Scheiße, dachte sie. Und neuerdings auch noch die verfrühten Wechseljahre, von denen sie natürlich nicht verschont wurde. Bekanntlich kann so was Körper und Psyche durcheinander rütteln. Warum musste ausgerechnet sie mal wieder das volle Programm abbekommen? Ein Schwall plötzlicher Hitze überfiel sie gerade heftig. Wie lästig das Leben geworden war.

Sie spürte ihr Herz, wie es gegen die Wallung anraste. Die perfekt gestylte Fönfrisur, die sie eine halbe Stunde vorm Spiegel gekostet hatte, löste sich auch zusehends in Haar auf, das inzwischen nass und platt an ihrem Kopf hing.

„Planschkuh!“ Eleonore, die eben noch mit der Wirtin in der Tür gesprochen hatte, rannte an ihr vorbei auf das Auto zu, in dem diese „Vorzeigetürkin!“ Ayla schon auf sie wartete. Die beiden Frauen fuhren sofort los.

»Halt, nicht schließen – mein Schlüssel ist drin!«, rief Lorenz von Stetten der Wirtin zu, die immer noch in der offenen Tür stand. Sie verschwanden im Innern der Gaststätte.

Ehefrau Nr. 3 zog ihn wohl an wie ein Magnet! Dieses Superweib hatte sich den ganzen Abend über nicht einmal blicken lassen. Da war ihr ja glatt entgangen, dass Lorenz ununterbrochen in den höchsten Tönen von ihr geschwärmt hatte. Migräne – deswegen konnte sie nicht runter kommen? »Wer`s glaubt, wird selig!« Zu Schulzeiten war Lorenz mal unsterblich in sie verliebt gewesen, und sie in ihn. Und jetzt konnte er sich noch nicht einmal mehr angemessen von ihr verabschieden? Enttäuscht starrte Nadja gerade vor sich hin, als „Moppelkotze“ – Nobbi, eigentlich Norbert Mursal – seine Hand freundschaftlich auf ihrer Schulter platzierte.

»Na, wenn das nicht Liebe ist zwischen Lorenz und seiner Neuen.« Blutjung war sie, die Neue. Und bildhübsch. Das hatte ja nun jeder aus der Gaststube mitbekommen. Jetzt baute Nobbi sich vor ihr auf.
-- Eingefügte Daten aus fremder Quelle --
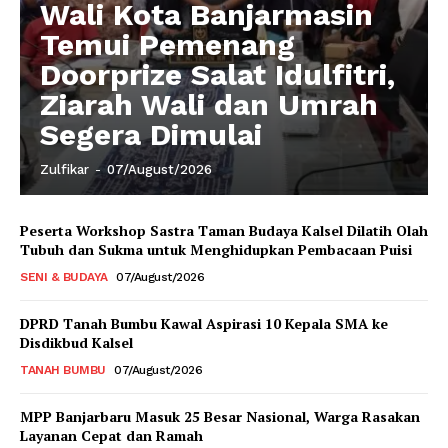
Wali Kota Banjarmasin
Temui Pemenang
Doorprize Salat Idulfitri,
Ziarah Wali dan Umrah
Segera Dimulai
Zulfikar
-
07/August/2026
Peserta Workshop Sastra Taman Budaya Kalsel Dilatih Olah
Tubuh dan Sukma untuk Menghidupkan Pembacaan Puisi
SENI & BUDAYA
07/August/2026
DPRD Tanah Bumbu Kawal Aspirasi 10 Kepala SMA ke
Disdikbud Kalsel
TANAH BUMBU
07/August/2026
MPP Banjarbaru Masuk 25 Besar Nasional, Warga Rasakan
Layanan Cepat dan Ramah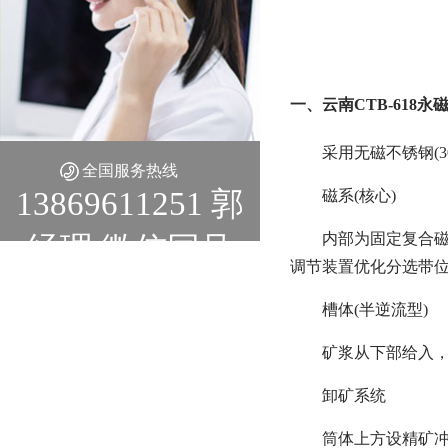
一、云南CTB-618
采用无磁不锈钢(3
全国服务热线
13869611251 郭
磁系(核心)
内部为固定复合磁系(
经理 微信同号
调节装置优化分选带
槽体(半逆流型)
矿浆从下部给入，
卸矿系统
筒体上方设精矿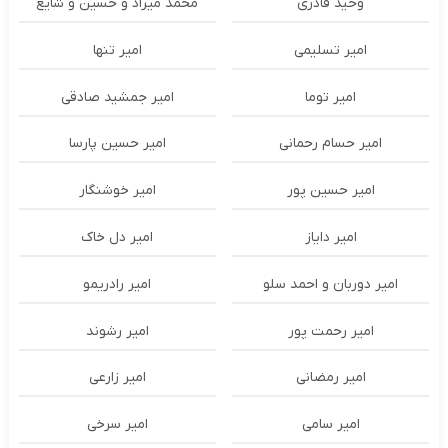
وحید قادری
محمد میراد و حسین و شایع
امیر تسلیمی
امیر تنها
امیر توما
امیر جمشید صادقی
امیر حسام رحمانی
امیر حسین پارسا
امیر حسین پور
امیر خوشنگار
امیر دایاز
امیر دل خاک
امیر دوربان و احمد سلو
امیر رادریمو
امیر رحمت پور
امیر رشوند
امیر رمضانی
امیر زارعی
امیر سامی
امیر سرخی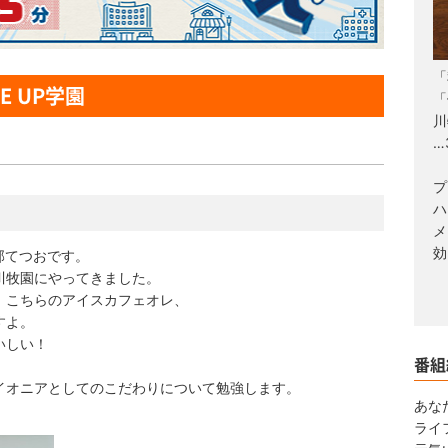
「
E UP学園
「
川
…
プ
ハ
メ
効
宮部てつおです。
園にやってきました。
ちらのアイスカフェオレ、
よ。
しい！
番組
ニアとしてのこだわりについて勉強します。
あなた
ライ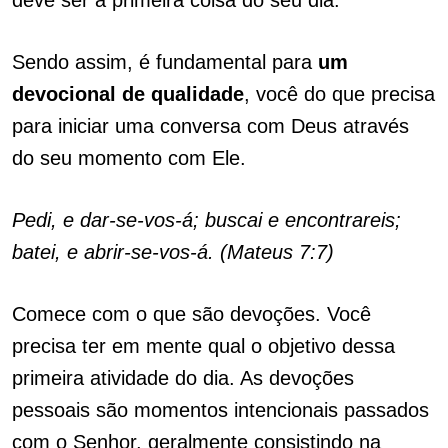
deve ser a primeira coisa do seu dia.
Sendo assim, é fundamental para
um
devocional de qualidade
, você do que precisa
para iniciar uma conversa com Deus através
do seu momento com Ele.
Pedi, e dar-se-vos-á; buscai e encontrareis;
batei, e abrir-se-vos-á. (Mateus 7:7)
Comece com o que são devoções. Você
precisa ter em mente qual o objetivo dessa
primeira atividade do dia.
As devoções
pessoais são momentos intencionais passados ​​
com o Senhor, geralmente consistindo na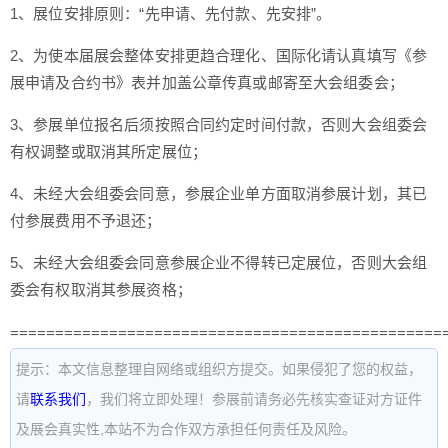
1、展位安排原则：“先申请、先付款、先安排”。
2、为使本届展会整体安排更趋合理化、国际化请认真填写《参
展申请及合约书》表并加盖公章传真或邮寄至大会组委会；
3、参展单位报名后须按照合同约定时间付款，否则大会组委会
有权调整或取消其所定展位；
4、未经大会组委会同意，参展企业单方面取消参展计划，其已
付参展费用不予退还；
5、未经大会组委会同意参展企业不得转已定展位，否则大会组
委会有权取消其参展资格；
================================================
提示：本文信息整理自网络或组织方提交。如果侵犯了您的权益，
请
联系我们
，我们将立即处理！参展前请务必先核实查证对方证件
及展会真实性,本站不为合作双方承担任何责任及风险。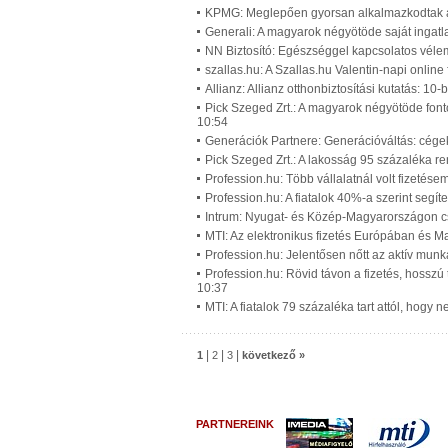
KPMG: Meglepően gyorsan alkalmazkodtak a p
Generali: A magyarok négyötöde saját ingatl
NN Biztosító: Egészséggel kapcsolatos vél
szallas.hu: A Szallas.hu Valentin-napi onlin
Allianz: Allianz otthonbiztosítási kutatás: 10
Pick Szeged Zrt.: A magyarok négyötöde font
10:54
Generációk Partnere: Generációváltás: cégek
Pick Szeged Zrt.: A lakosság 95 százaléka re
Profession.hu: Több vállalatnál volt fizetés
Profession.hu: A fiatalok 40%-a szerint segí
Intrum: Nyugat- és Közép-Magyarországon cs
MTI: Az elektronikus fizetés Európában és 
Profession.hu: Jelentősen nőtt az aktív mun
Profession.hu: Rövid távon a fizetés, hossz
10:37
MTI: A fiatalok 79 százaléka tart attól, hog
|
|
|
1
2
3
következő »
PARTNEREINK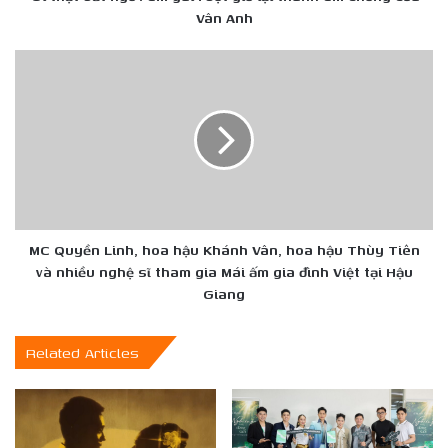
em
Vân Anh
chồng
của
MC
Vân
Quyền
Anh
Linh,
hoa
hậu
Khánh
Vân,
hoa
hậu
Thùy
MC Quyền Linh, hoa hậu Khánh Vân, hoa hậu Thùy Tiên
Tiên
và nhiều nghệ sĩ tham gia Mái ấm gia đình Việt tại Hậu
và
Giang
nhiều
nghệ
Related Articles
sĩ
tham
gia
Mái
ấm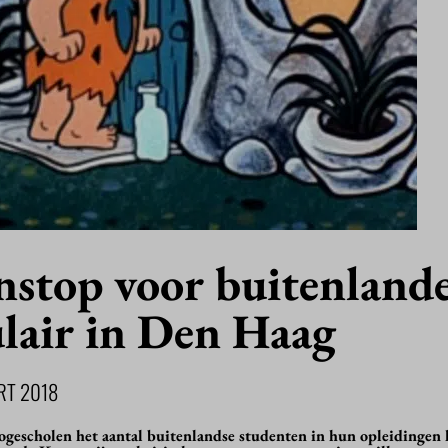
nstop voor buitenland
ulair in Den Haag
RT 2018
ogescholen het aantal buitenlandse studenten in hun opleidingen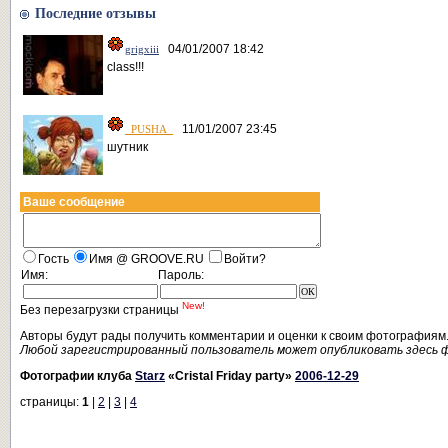
Последние отзывы
04/01/2007 18:42
grigxiii
class!!!
11/01/2007 23:45
_PUSHA_
шутник
Ваше сообщение
Гость
Имя @ GROOVE.RU
Войти?
Имя:
Пароль:
New!
Без перезагрузки страницы
Авторы будут рады получить комментарии и оценки к своим фотографиям
Любой зарегистрированный пользователь может опубликовать здесь 
Фотографии клуба
Starz
«Cristal Friday party»
2006-12-29
страницы:
1
|
2
|
3
|
4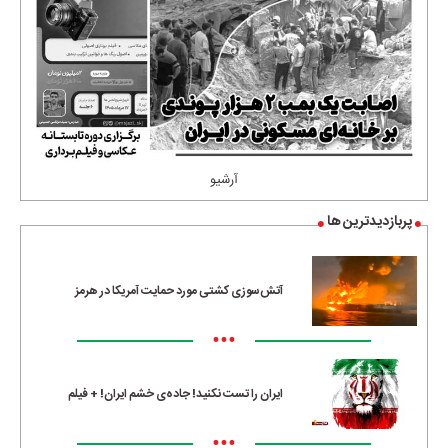
آرشیو
پربازدیدترین ها
آتش‌سوزی کشتی مورد حمایت آمریکا در هرمز
•••
ایران را تست نکنید! جاده‌ی خشم ایران! + فیلم
•••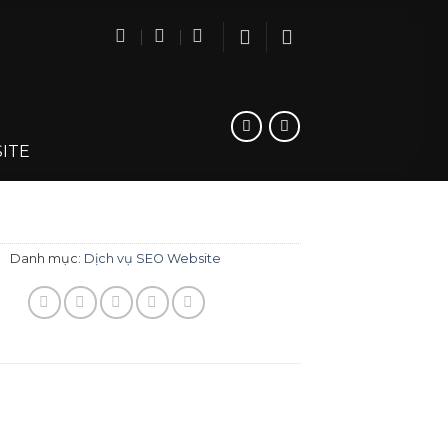
ITE
Danh mục:
Dịch vụ SEO Website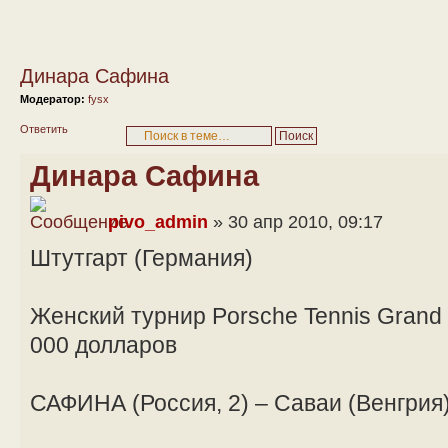
Динара Сафина
Модератор:
fysx
Ответить
Динара Сафина
pivo_admin
» 30 апр 2010, 09:17
Штутгарт (Германия)
Женский турнир Porsche Tennis Grand
000 долларов
САФИНА (Россия, 2) – Саваи (Венгрия) – 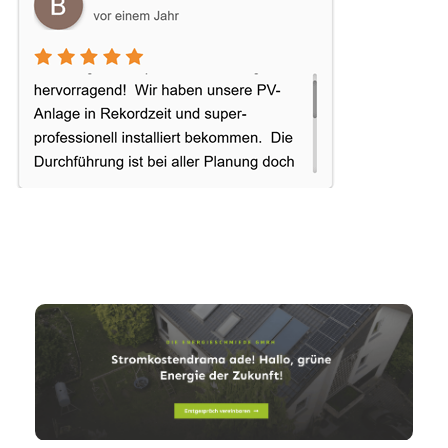
Energiesch
Ihr PV-Anlagen
für Rottenburg
miede
Partner
(Neckar)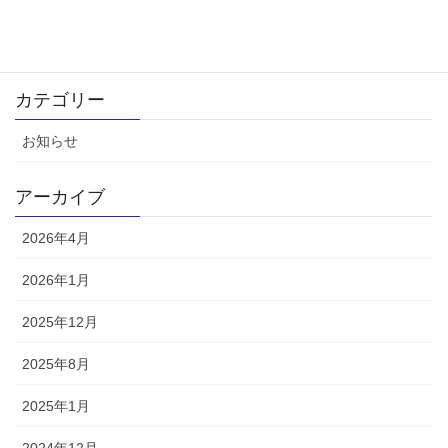
弊社 創立記念日のお知らせ
2024年1月15日
カテゴリー
お知らせ
アーカイブ
2026年4月
2026年1月
2025年12月
2025年8月
2025年1月
2024年12月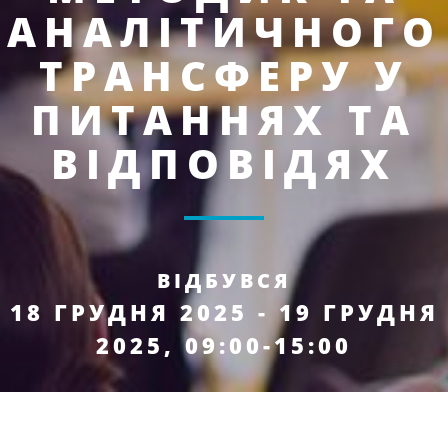
АНАЛІТИЧНОГО
ТРАНСФЕРУ У
ПИТАННЯХ ТА
ВІДПОВІДЯХ
ВІДБУВСЯ
18 ГРУДНЯ 2025 - 19 ГРУДНЯ
2025, 09:00-15:00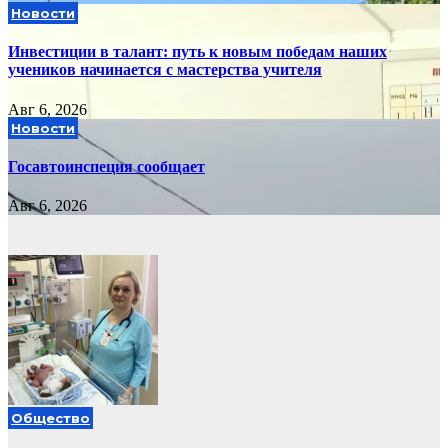
Новости
Инвестиции в талант: путь к новым победам наших
учеников начинается с мастерства учителя
Авг 6, 2026
Новости
Госавтоинспеция сообщает
Авг 6, 2026
Общество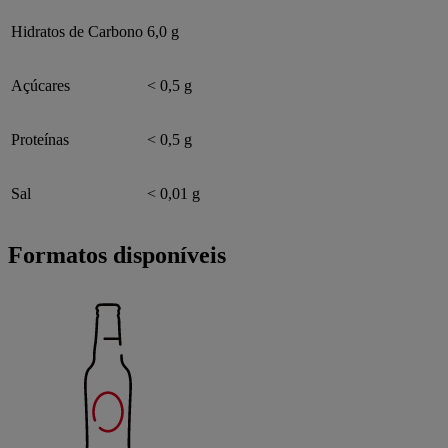
Hidratos de Carbono
6,0 g
Açúcares
< 0,5 g
Proteínas
< 0,5 g
Sal
< 0,01 g
Formatos disponíveis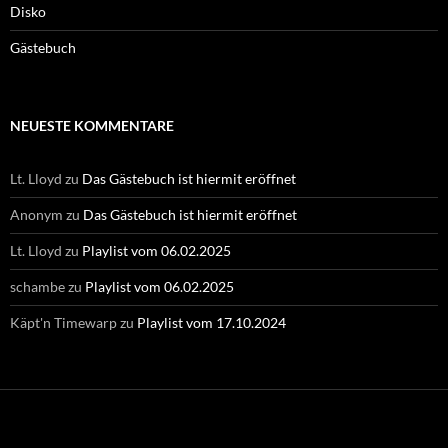
Disko
Gästebuch
NEUESTE KOMMENTARE
Lt. Lloyd
zu
Das Gästebuch ist hiermit eröffnet
Anonym
zu
Das Gästebuch ist hiermit eröffnet
Lt. Lloyd
zu
Playlist vom 06.02.2025
schambe
zu
Playlist vom 06.02.2025
Käpt'n Timewarp
zu
Playlist vom 17.10.2024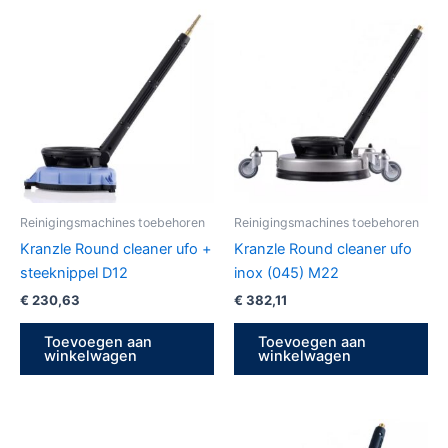
Reinigingsmachines toebehoren
Reinigingsmachines toebehoren
Kranzle Round cleaner ufo +
Kranzle Round cleaner ufo
steeknippel D12
inox (045) M22
€
230,63
€
382,11
Toevoegen aan
Toevoegen aan
winkelwagen
winkelwagen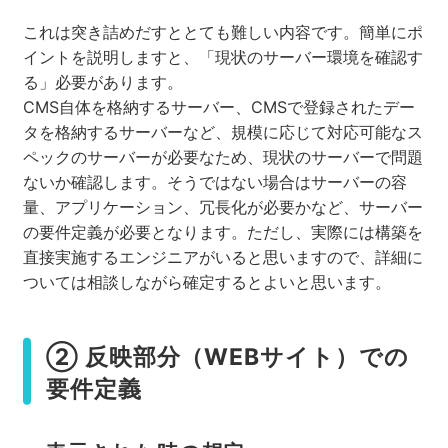
これは突き詰めだすととても難しい内容です。簡単にポ
イントを説明しますと、「現状のサーバー環境を確認す
る」必要があります。
CMS自体を格納するサーバー、CMSで登録されたデー
タを格納するサーバーなど、規模に応じて対応可能なス
ペックのサーバーが必要なため、現状のサーバーで問題
ないか確認します。そうではない場合はサーバーの容
量、アプリケーション、冗長化が必要かなど、サーバー
の要件定義が必要となります。ただし、実際には構築を
直接実施するエンジニアがいると思いますので、詳細に
ついては相談しながら確定するとよいと思います。
② 反映部分（WEBサイト）での
要件定義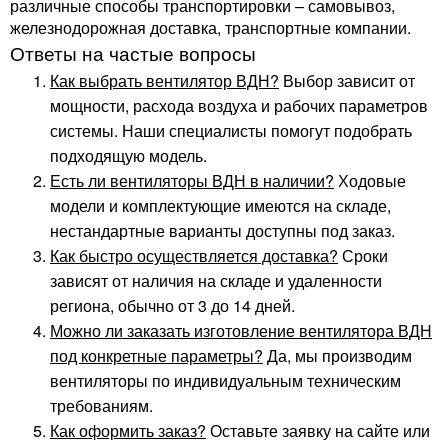
различные способы транспортировки – самовывоз,
железнодорожная доставка, транспортные компании.
Ответы на частые вопросы
Как выбрать вентилятор ВДН?
Выбор зависит от
мощности, расхода воздуха и рабочих параметров
системы. Наши специалисты помогут подобрать
подходящую модель.
Есть ли вентиляторы ВДН в наличии?
Ходовые
модели и комплектующие имеются на складе,
нестандартные варианты доступны под заказ.
Как быстро осуществляется доставка?
Сроки
зависят от наличия на складе и удаленности
региона, обычно от 3 до 14 дней.
Можно ли заказать изготовление вентилятора ВДН
под конкретные параметры?
Да, мы производим
вентиляторы по индивидуальным техническим
требованиям.
Как оформить заказ?
Оставьте заявку на сайте или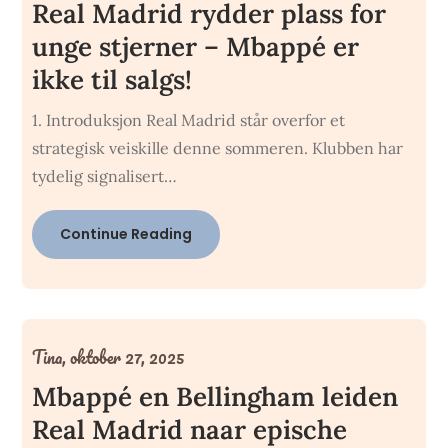
Real Madrid rydder plass for
unge stjerner – Mbappé er
ikke til salgs!
1. Introduksjon Real Madrid står overfor et
strategisk veiskille denne sommeren. Klubben har
tydelig signalisert…
Continue Reading
Tina,
oktober 27, 2025
Mbappé en Bellingham leiden
Real Madrid naar epische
»Hast du ihn schwärmen hören, den alten, rammligen Poussierstängel?« Au ja, das hatte sie. Zur Genüge!

Schmerz und Hitze! Wut und Angst! Wieder dieser Schmerz, der sich durch die Eingeweide bohrt. In die Magenkuhle. Wie immer, oder immer öfter. Bestimmt nichts Tragisches – zum hundertsten Mal. Wahrscheinlich lag es am guten, üppigen Essen und den angespannten Gesprächen. Sie lachte laut auf. Schmerz ließ sich nicht nur rausschreien, man konnte ihn auch rauslachen. »Siehste, geht doch!«

Moppelkotze war ihre Wortschöpfung gewesen, mit der sie den armen Nobbi belegt hatte. Für sie war er nun mal ein Moppel, der aussah wie Kotze. Ein kleiner Moppelkotzehund, der wirklich anhänglich war wie ein Welpe. Aber lange her. Wie vieles lange her war.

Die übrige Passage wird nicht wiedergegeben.